Cloudflare has begun blocking AI crawlers from scraping content from websites by default, introducing a new model that allows publishers to charge bots for access.

The internet infrastructure giant announced on Tuesday that it will no longer allow artificial intelligence (AI) companies to freely access content hosted on its platform, unless explicitly permitted by website owners.

The new policy takes effect immediately for all new websites signing up on Cloudflare.

Blocking bots by default

This latest move builds on a feature Cloudflare introduced in September 2023, which allowed publishers to block AI crawlers with a single click.

Going forward, blocking these bots will be the default setting for all websites under Cloudflare’s network.

Cloudflare CEO Matthew Prince emphasized that the company’s decision to block AI crawlers by default is aimed at rebalancing control in favor of content creators, while still supporting innovation in AI development.

“AI crawlers have been scraping content without limits. Our goal is to put the power back in the hands of creators while still helping AI companies innovate.

“This is about safeguarding the future of a free and vibrant Internet with a new model that works for everyone,” the CEO stated.

As part of the new framework, Cloudflare is introducing a “pay-per-crawl” option that allows publishers to charge AI companies that want to access their content.

Cloudflare’s content delivery network (CDN) handles a significant share of global internet traffic, making this decision impactful for AI companies that rely heavily on public data for model training.

According to Cloudflare’s 2023 report, approximately 16% of all global internet traffic is routed directly through its Content Delivery Network (CDN). This figure highlights the scale and centrality of Cloudflare’s infrastructure in the global internet ecosystem.

What are AI crawlers?

AI crawlers are automated bots used to extract massive amounts of text, images, and data from the web to train large language models developed by companies like OpenAI and Google.

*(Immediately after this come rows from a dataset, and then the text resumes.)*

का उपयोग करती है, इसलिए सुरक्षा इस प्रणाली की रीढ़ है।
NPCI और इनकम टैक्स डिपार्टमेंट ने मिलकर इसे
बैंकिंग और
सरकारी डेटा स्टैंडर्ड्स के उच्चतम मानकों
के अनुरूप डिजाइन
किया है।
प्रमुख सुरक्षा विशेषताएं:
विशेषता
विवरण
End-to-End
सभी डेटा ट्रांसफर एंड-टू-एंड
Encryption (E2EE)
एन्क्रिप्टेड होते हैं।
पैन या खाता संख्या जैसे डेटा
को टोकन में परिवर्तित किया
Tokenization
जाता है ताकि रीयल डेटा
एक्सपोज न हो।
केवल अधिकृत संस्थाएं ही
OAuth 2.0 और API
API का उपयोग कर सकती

Unlike traditional search engine bots, these crawlers don’t direct users back to the source content. Instead, they use the extracted material to generate responses or predictions, often without crediting or compensating the original creators.

Cloudflare criticized this approach, saying it undermines content creators and deprives publishers of traffic and advertising revenue.

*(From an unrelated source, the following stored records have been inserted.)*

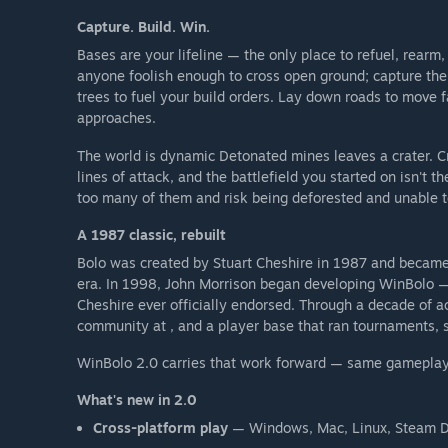
Capture. Build. Win.
Bases are your lifeline — the only place to refuel, rearm,
anyone foolish enough to cross open ground; capture the
trees to fuel your build orders. Lay down roads to move 
approaches.
The world is dynamic Detonated mines leaves a crater. Cr
lines of attack, and the battlefield you started on isn't t
too many of them and risk being deforested and unable to
A 1987 classic, rebuilt
Bolo was created by Stuart Cheshire in 1987 and became 
era. In 1998, John Morrison began developing WinBolo —
Cheshire ever officially endorsed. Through a decade of a
community at , and a player base that ran tournaments, 
WinBolo 2.0 carries that work forward — same gameplay
What's new in 2.0
Cross-platform play
— Windows, Mac, Linux, Steam Dec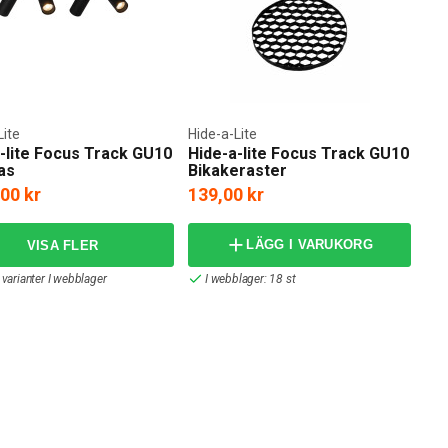
Lite
Hide-a-Lite
-lite Focus Track GU10
Hide-a-lite Focus Track GU10
fas
Bikakeraster
,00 kr
139,00 kr
LÄGG I VARUKORG
 varianter I webblager
I webblager: 18 st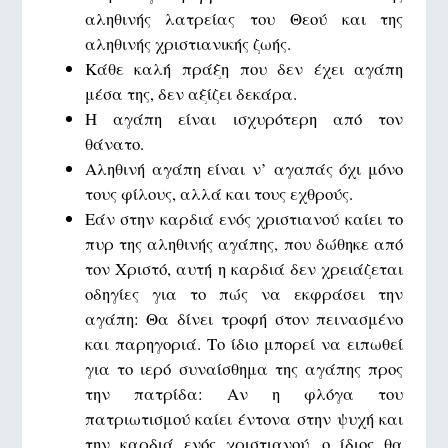
αληθινής λατρείας του Θεού και της
αληθινής χριστιανικής ζωής.
Κάθε καλή πράξη που δεν έχει αγάπη
μέσα της, δεν αξίζει δεκάρα.
Η αγάπη είναι ισχυρότερη από τον
θάνατο.
Αληθινή αγάπη είναι ν’ αγαπάς όχι μόνο
τους φίλους, αλλά και τους εχθρούς.
Εάν στην καρδιά ενός χριστιανού καίει το
πυρ της αληθινής αγάπης, που δώθηκε από
τον Χριστό, αυτή η καρδιά δεν χρειάζεται
οδηγίες για το πώς να εκφράσει την
αγάπη: Θα δίνει τροφή στον πεινασμένο
και παρηγοριά. Το ίδιο μπορεί να ειπωθεί
για το ιερό συναίσθημα της αγάπης προς
την πατρίδα: Αν η φλόγα του
πατριωτισμού καίει έντονα στην ψυχή και
την καρδιά ενός χριστιανού, ο ίδιος θα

This means that AI firms will now be required to compensate content owners for access to their data, rather than freely harvesting it without permission or payment.

Reactions

OpenAI, the Microsoft-backed AI firm, reportedly declined to join Cloudflare’s initiative. The company argued that Cloudflare was adding a middleman to the system.

OpenAI also emphasized its early adoption of robots.txt—a tool that allows publishers to block scrapers and claimed it respects such signals from websites.

A Partner at U.K.-based law firm Cripps, Matthew Holman, in an interview with CNBC, explained the potential impact of Cloudflare’s new policy on AI model development

“AI crawlers are typically seen as more invasive and selective when it comes to the data they consume. They have been accused of overwhelming websites and significantly impacting user experience,” said Holman

He stated that if Cloudflare’s new blocking system proves effective, it could limit AI chatbots’ ability to collect data needed for training and search functionalities. This may result in short-term disruptions to AI model development and, over time, could pose challenges to the sustainability and performance of those models.